Selon l'air du temps de ce janvier 2020, il y a trois fonctions trigonométriques circulaires : sinus, cosinus, tangente. Quand j'étais jeune, élève puis professeur, il y en avait une quatrième, la cotangente. J'ai déjà raconté ici ma surprise lors d'une colle en Math-Spé il y a trois ou quatre ans, de constater que l'élève n'avait pas entendu parler de la cotangente.

Mais il y a plus. Lorsque je regarde des traités français de la fin du XIXème siècle, ou des publications anglo-saxonnes, j'en découvre deux autres : la sécante et la cosécante.

Il y a quelques années, un collègue professeur de Math-Spé m'avait signalé ingénument ces deux fonctions, comme une découverte qu'il avait faite dans Maple. Bon, me suis-je dit, voici quelqu'un qui n'a jamais ouvert un livre un peu ancien ni étranger, il y en a, des braves gens comme ça, qui sont quand même agrégés...

En 1893, le dessinateur Christophe avait publié L'Idée fixe du savant Cosinus, une série de bandes dessinées mettant en scène un savant distrait. Ce savant a deux filles, prénommées Sécante et Cosécante. Dans son Dictionnaire de mathématiques, Lucien Chambadal, pour le mot « sécante » donne la définition « prénom féminin ».

Et puis pfuit, au XXème siècle, Sécante et Cosécante ont défuncté. Je les ai retrouvées, mentionnées incidemment dans : H. Commissaire, Leçons d'Algèbre et de Trigonométrie, Classes de Mathématiques A et B, Masson & Cie, 1911, p.325, où elles sont dites « peu employées ».

Loin de moi l'idée de surcharger la mémoire de nos élèves, mais chacune de ces six fonctions a son intérêt. Il est vrai que les trois premières font l'objet de formules qui doivent être connues, ce qui n'est pas le cas sans doute des trois autres, mais ces dernières sont utiles, ne serait-ce que du point de vue de l'Analyse.

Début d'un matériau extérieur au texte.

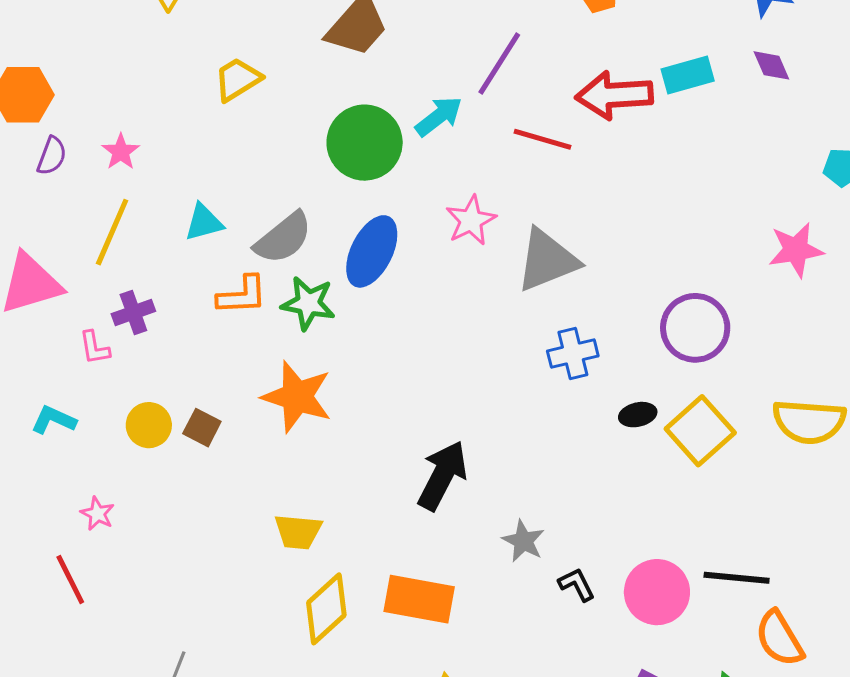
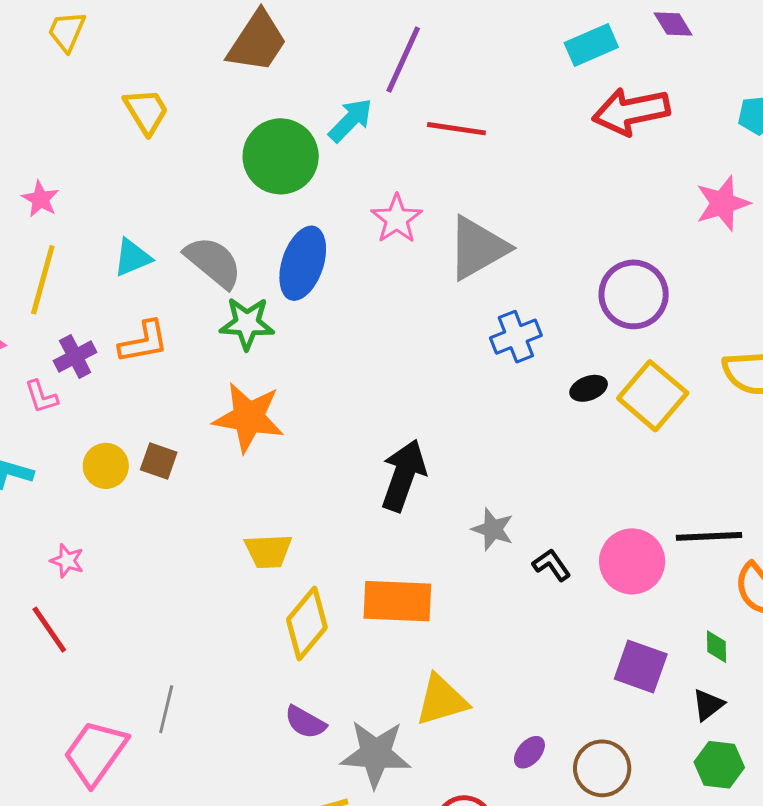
yellow trapezoid: (238, 79) -> (146, 111), turned 98
red arrow: (614, 95) -> (631, 111), moved
gray semicircle: (283, 238) -> (213, 262), turned -94
orange L-shape: (242, 295) -> (144, 342), moved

J'avais autrefois trouvé la mention de la décision qui a mis fin à la vie de Sécante et Cosécante en République Française mais j'en ai perdu la référence et je n'ai plus l'énergie de reprendre les recherches. Alors si des érudits, comme par exemple Piteux_gore (ou bien d'autres), pouvaient nous éclairer, ce serait une bonne chose. Les historiens-des-mathématiques pourraient pour une fois s'intéresser à leur pays et faire une recherche à ce sujet.

Et ceux qui connaissent les mathématiques qui se font dans d'autres pays pourraient aussi nous dire ce qu'il en est à ce sujet, par exemple en Russie, vorobichek. Ou bien d'autres : je suis toujours curieux de ce que font nos voisins (et cousins) européens.

Bonne journée.
Fr. Ch.

https://fr.wiktionary.org/wiki/Annexe:Conjugaison_en_français/défuncter95228

Réponses

  • J'ai beau en avoir entendu parler, je ne connaissais pas leur lien avec le triangle rectangle.

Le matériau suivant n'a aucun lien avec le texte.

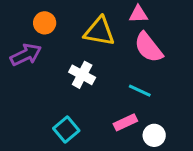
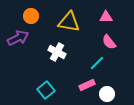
pink triangle: (138, 14) -> (106, 17), moved
pink semicircle: (148, 47) -> (109, 42), moved, size x0.7
cyan line: (140, 91) -> (97, 63), turned -70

    Je lis ici qu'elles sont (encore ???) utilisées en navigation maritime ou aérienne. Et j'y apprends l'existence de sinus verse, haversine et exsécante.
  • Bonjour,

    le vrai nom de Christophe est Colomb, il a été professeur de Proust au Lycée Condorcet.

    Bien cordialement.

    kolotoko
  • ... et le nom du chien Sphéroïde, vient du fait que c'est un Boule...dogue.
  • Chaurien écrivait:
    J'ai déjà raconté ici ma surprise lors d'une colle en Math-Spé il y a trois ou quatre ans, de constater que l'élève n'avait pas entendu parler de la cotangente.
    Et quelle ne fut pas ma surprise, assistant en 1975 à un oral de ce que l'on appellerait aujourd'hui un M1, j'ai constaté qu' un examinateur dûment patenté par l'Université Paris 7 n'avait jamais entendu parler de l'expression des fonctions trigonométriques hyperboliques réciproques à l'aide du logarithme népérien.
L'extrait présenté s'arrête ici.